Methods <- c("Tabelinha", "Tabelinha", "Preservativo", "Pílula", "Pílula", "Tabelinha",  "Tabelinha", 
             "Preservativo", "Pílula", "Preservativo", "Preservativo",  "Preservativo", "Outro", "Pílula", 
             "Preservativo", "Tabelinha", "Tabelinha",  "Outro", "Pílula", "Outro", "Preservativo", "Pílula", 
             "Tabelinha", "Tabelinha",  "Tabelinha", "Pílula", "Tabelinha", "Preservativo", "Preservativo",  
             "Tabelinha", "Outro", "Tabelinha", "Tabelinha", "Preservativo", "Pílula",  "Pílula", "Preservativo", 
             "Preservativo", "Preservativo", "Outro",  "Tabelinha", "Tabelinha", "Pílula", "Tabelinha", "Pílula", 
             "Preservativo",  "Preservativo", "Tabelinha", "Preservativo", "Pílula", "Tabelinha",  "Tabelinha", 
             "Preservativo", "Preservativo", "Pílula", "Tabelinha",  "Tabelinha", "Pílula", "Preservativo", 
             "Tabelinha")

# To call in the statistician after the experiment is done may be no more than asking him to perform 
# a post-mortem examination: he/she may be able to say what the experiment died of. 
#                                                                           Sir Ronald Aylmer Fisher

In [None]:
# Try some commands with the variable "Methods": 
Methods
sort(Methods, decreasing = FALSE) # Sorting Methods in ascending order 

In [None]:
Methods[4] == 'Pílula'  # To execute the R command Jupyter environment, press <shift> + <return>

## Variable Methods is of type nominal qualitative/categorical

**This list** contains categorical data, but what is the frequency of each category?

In [None]:
table(Methods)

## Nominal qualitative/categorical variable

It may be interesting to look at the percentage of distribution:

In [None]:
Methods
# counting <- table(Methods)
# round(counting/sum(counting)*100, 2)

## Nominal qualitative/categorical variable

It may be also interesting to see the accumulated percentage of distribution.

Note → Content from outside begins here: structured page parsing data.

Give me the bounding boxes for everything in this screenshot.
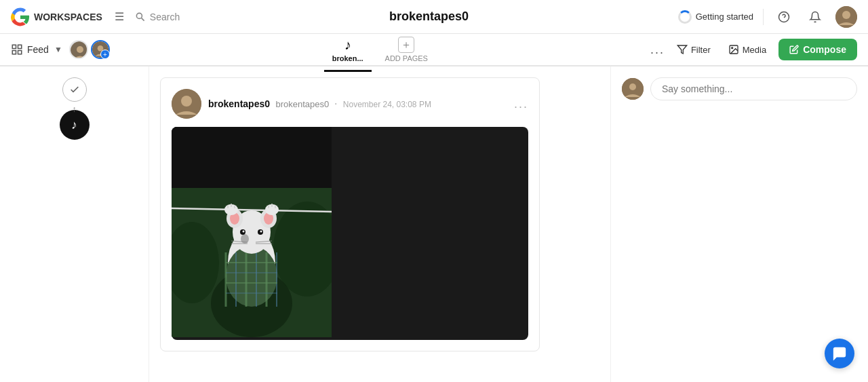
feed-area: brokentapes0 brokentapes0 · November 24,… bbox=[149, 66, 610, 382]
commenter-avatar bbox=[622, 78, 644, 100]
page-avatars: + bbox=[69, 40, 110, 59]
post-avatar-image bbox=[172, 89, 201, 119]
svg-point-5 bbox=[842, 11, 850, 19]
sidebar-tiktok-profile[interactable]: ↑ ♪ bbox=[60, 110, 90, 140]
filter-icon bbox=[677, 44, 688, 55]
post-handle: brokentapes0 bbox=[276, 99, 332, 109]
svg-rect-8 bbox=[12, 51, 16, 54]
loading-spinner-icon bbox=[678, 10, 692, 24]
comment-area bbox=[610, 66, 868, 382]
add-avatar-icon: + bbox=[100, 50, 110, 59]
tabs: ♪ broken... ＋ ADD PAGES bbox=[110, 34, 650, 65]
commenter-avatar-image bbox=[622, 78, 644, 100]
post-more-button[interactable]: ... bbox=[514, 97, 528, 111]
post-author-avatar[interactable] bbox=[172, 89, 201, 119]
svg-rect-20 bbox=[172, 127, 332, 188]
bell-icon bbox=[809, 11, 821, 23]
svg-point-48 bbox=[260, 231, 262, 233]
main-content: ↑ ♪ brokentapes0 brokentapes0 bbox=[0, 66, 868, 382]
check-icon bbox=[69, 84, 80, 95]
post-image bbox=[172, 127, 528, 340]
media-icon bbox=[728, 44, 739, 55]
upload-icon: ↑ bbox=[73, 104, 77, 114]
svg-point-11 bbox=[77, 46, 83, 53]
svg-line-1 bbox=[141, 18, 144, 20]
help-icon bbox=[778, 11, 790, 23]
svg-rect-9 bbox=[18, 51, 22, 54]
feed-toggle[interactable]: Feed ▼ bbox=[11, 43, 62, 56]
tab-label: broken... bbox=[332, 54, 363, 62]
svg-point-27 bbox=[226, 246, 277, 307]
search-placeholder: Search bbox=[150, 12, 180, 22]
page-avatar-1[interactable] bbox=[69, 40, 88, 59]
page-avatar-image bbox=[71, 41, 88, 59]
post-username: brokentapes0 bbox=[208, 98, 270, 109]
svg-rect-6 bbox=[12, 45, 16, 48]
svg-point-16 bbox=[731, 47, 732, 49]
handle-text: brokentapes0 bbox=[276, 99, 330, 109]
add-pages-tab[interactable]: ＋ ADD PAGES bbox=[377, 34, 436, 65]
nav-center: brokentapes0 bbox=[180, 9, 678, 24]
page-title: brokentapes0 bbox=[389, 9, 469, 24]
svg-marker-14 bbox=[677, 45, 686, 54]
svg-point-0 bbox=[136, 13, 142, 18]
add-pages-icon: ＋ bbox=[398, 37, 414, 53]
sidebar: ↑ ♪ bbox=[0, 66, 149, 382]
nav-right: Getting started bbox=[678, 6, 857, 28]
tiktok-tab-icon: ♪ bbox=[344, 37, 351, 53]
post-user-info: brokentapes0 brokentapes0 · November 24,… bbox=[208, 98, 507, 110]
google-logo-icon bbox=[11, 7, 30, 26]
tiktok-icon: ♪ bbox=[71, 118, 77, 132]
feed-icon bbox=[11, 43, 23, 56]
post-timestamp: November 24, 03:08 PM bbox=[343, 100, 431, 109]
svg-point-18 bbox=[181, 96, 192, 107]
secondary-nav: Feed ▼ + ♪ broken... ＋ ADD PAGES bbox=[0, 34, 868, 66]
chat-button[interactable] bbox=[825, 339, 854, 368]
add-pages-label: ADD PAGES bbox=[385, 54, 428, 62]
add-page-avatar-button[interactable]: + bbox=[91, 40, 110, 59]
help-button[interactable] bbox=[773, 6, 795, 28]
logo[interactable]: WORKSPACES bbox=[11, 7, 102, 26]
media-label: Media bbox=[743, 45, 766, 55]
getting-started-label: Getting started bbox=[696, 12, 753, 22]
sec-nav-right: ... Filter Media Compose bbox=[650, 39, 857, 60]
comment-input[interactable] bbox=[650, 77, 857, 100]
workspaces-label: WORKSPACES bbox=[34, 12, 102, 22]
svg-point-47 bbox=[243, 231, 245, 233]
feed-label: Feed bbox=[27, 44, 49, 55]
separator: · bbox=[334, 98, 337, 109]
search-bar[interactable]: Search bbox=[135, 12, 180, 22]
sidebar-check-button[interactable] bbox=[62, 77, 87, 102]
chevron-down-icon: ▼ bbox=[54, 45, 62, 54]
tab-brokentapes[interactable]: ♪ broken... bbox=[324, 35, 372, 65]
filter-label: Filter bbox=[691, 45, 711, 55]
top-nav: WORKSPACES ☰ Search brokentapes0 Getting… bbox=[0, 0, 868, 34]
getting-started[interactable]: Getting started bbox=[678, 10, 753, 24]
more-options-button[interactable]: ... bbox=[650, 43, 665, 57]
compose-label: Compose bbox=[803, 44, 846, 55]
post-card: brokentapes0 brokentapes0 · November 24,… bbox=[160, 77, 540, 351]
user-avatar[interactable] bbox=[835, 6, 857, 28]
compose-button[interactable]: Compose bbox=[778, 39, 857, 60]
search-icon bbox=[135, 12, 146, 22]
hamburger-icon[interactable]: ☰ bbox=[115, 10, 124, 23]
post-image-svg bbox=[172, 127, 332, 337]
post-header: brokentapes0 brokentapes0 · November 24,… bbox=[172, 89, 528, 119]
filter-button[interactable]: Filter bbox=[671, 41, 716, 58]
comment-input-row bbox=[622, 77, 857, 100]
svg-point-62 bbox=[629, 83, 636, 90]
chat-icon bbox=[832, 346, 847, 361]
compose-icon bbox=[789, 45, 799, 54]
nav-divider bbox=[763, 9, 764, 25]
media-button[interactable]: Media bbox=[723, 41, 772, 58]
svg-rect-7 bbox=[18, 45, 22, 48]
notifications-button[interactable] bbox=[804, 6, 826, 28]
avatar-icon bbox=[835, 6, 857, 28]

**Let's  introduce DataFrame**

In [None]:
# Dataframe_create_n_count_2.R
# from a vector variable create a dataframe
# and determine count, relative frequency, accumulated frequency 
Methods <- c("Tabelinha", "Tabelinha", "Preservativo", "Pílula", "Pílula", "Tabelinha",  "Tabelinha", 
             "Preservativo", "Pílula", "Preservativo", "Preservativo",  "Preservativo", "Outro", "Pílula", 
             "Preservativo", "Tabelinha", "Tabelinha",  "Outro", "Pílula", "Outro", "Preservativo", "Pílula", 
             "Tabelinha", "Tabelinha",  "Tabelinha", "Pílula", "Tabelinha", "Preservativo", "Preservativo",  
             "Tabelinha", "Outro", "Tabelinha", "Tabelinha", "Preservativo", "Pílula",  "Pílula", "Preservativo", 
             "Preservativo", "Preservativo", "Outro",  "Tabelinha", "Tabelinha", "Pílula", "Tabelinha", "Pílula", 
             "Preservativo",  "Preservativo", "Tabelinha", "Preservativo", "Pílula", "Tabelinha",  "Tabelinha", 
             "Preservativo", "Preservativo", "Pílula", "Tabelinha",  "Tabelinha", "Pílula", "Preservativo", 
             "Tabelinha")
counting <- table(Methods)
freqrel <- as.numeric(counting/sum(counting)*100)
dt_descript <- data.frame(counting, freqrel)  # creating a dataframe with two columns
dt_descript$freqaccum <- 0                    # adding another column to existing dataframe
names(dt_descript) <- c("Method", "Count", "Freq.rel", "Freq.accum") # attributing name to columns
dt_descript <- dt_descript[order(dt_descript$Count, decreasing = FALSE)]
accum <- 0     # temporary variable for accumulation
for (i in 1:nrow(dt_descript))
{
    accum <- accum + dt_descript$Freq.rel[i]
    dt_descript$Freq.accum[i] <- accum
}

print (dt_descript)

## The same result can be obtained by running a script-file containing these set of R commands: "Dataframe_create_n_count.R""

In [None]:
source('Dataframe_create_n_count.R')

## Qualitative/categorical variable

Graphs can be helpful to "look into" the data:

In [None]:
methanticoncept <- c(22, 19, 14, 5)
barplot(methanticoncept, 
        names.arg = c("Tabelinha", "Preservativo", "Pílula", "Outro"), 
        width = 600)  

In [None]:
library(ggplot2)
# Barplot
ggplot(dt_descript, aes(x=Method, y=Count)) + 
  geom_bar(stat = "identity")

In [None]:
methanticoncept <- dt_descript$Count
barplot(methanticoncept, names.arg = dt_descript$Method)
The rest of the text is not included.